Friday, April 10, 2009

I took a Bath

Ever since our 8-week term ended, we have been going on field trips every Wednesday. Last Wednesday we went to Bath, which is where the wealthy English people used to vacation in the 1700 and 1800s. Bath has natural hot springs that a man discovered when one day he and his pigs were going for a walk in the country. His pigs ran and bathed in mud and came out clean. He flung himself into the mud to see for himself and he came out clean, he reported these wonders to the king and Bath gained popularity. True story.

Little did this silly man know, the Romans had already discovered these hot springs and constructed massive temples and places to bathe in the hot springs...and we got to visit!

Our teacher ATJ (yeah, he seriously is so great that his name has been reduced to 3 letters, he has books published about his archeological digs and he has his own classroom in our building) took us around Bath, which is a pretty quaint town with many chocolate shops, cafes, and unique-yet-expensive clothing shops, and is surrounded by the beautiful English countryside. We saw the circus, a string of townhouses made to look like a Roman building so people felt like they lived in a mansion, when really they lived in a small part of the building.

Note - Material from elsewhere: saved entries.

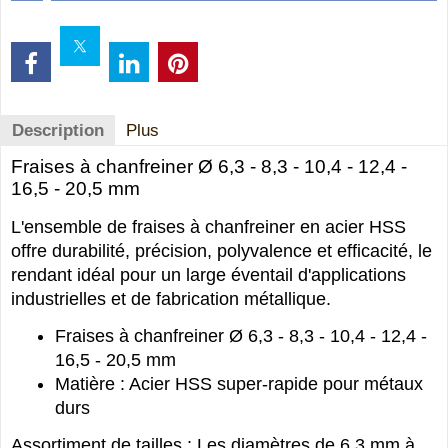
Description
Plus
Fraises à chanfreiner Ø 6,3 - 8,3 - 10,4 - 12,4 -
16,5 - 20,5 mm
L'ensemble de fraises à chanfreiner en acier HSS
offre durabilité, précision, polyvalence et efficacité, le
rendant idéal pour un large éventail d'applications
industrielles et de fabrication métallique.
Fraises à chanfreiner Ø 6,3 - 8,3 - 10,4 - 12,4 -
16,5 - 20,5 mm
Matière : Acier HSS super-rapide pour métaux
durs
Assortiment de tailles : Les diamètres de 6,3 mm à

Then we did like the Romans and took a bath. Marie had a great idea to actually make use of the hot springs so a group of us went to a spa. At first, I felt like I was cheating for not exploring the town because it's pretty likely that I will not travel to Bath again. But then I realized that bathing in hot springs and being luxurious was exactly what Bath was about. I felt connected with the people who frequented Bath.

This was my first spa experience and quite possibly my last, I realize that I'm too childish for spas. All I want to do is splash around and play and race people in the pools, which for some reason is innapropriate to do in spas. After paying at the front desk, we changed into our bating suits and headed for the baths.

We ran up to the roof of the five story building where our most impressive bath stood. However, when six college kids showed up, everyone seemed to groan because we were the youngest people there but at least 20 years; secretly I felt really classy and cultured that I could bathe along with these people. I mean we were able to sit in the warm pool and look out over all of Bath, it was pretty incredible. The pool periodically bubbled, like a jacuzzi, just not as intense. Marie took some contraband pictures before the lifeguard made her put the camera away.

Here are some of the wonders of seeing Bath from a bath, pictures that cannot be found anywhere else (unless other people have snuck cameras to the rooftop):

If you look really closely you can see Sean drowning me.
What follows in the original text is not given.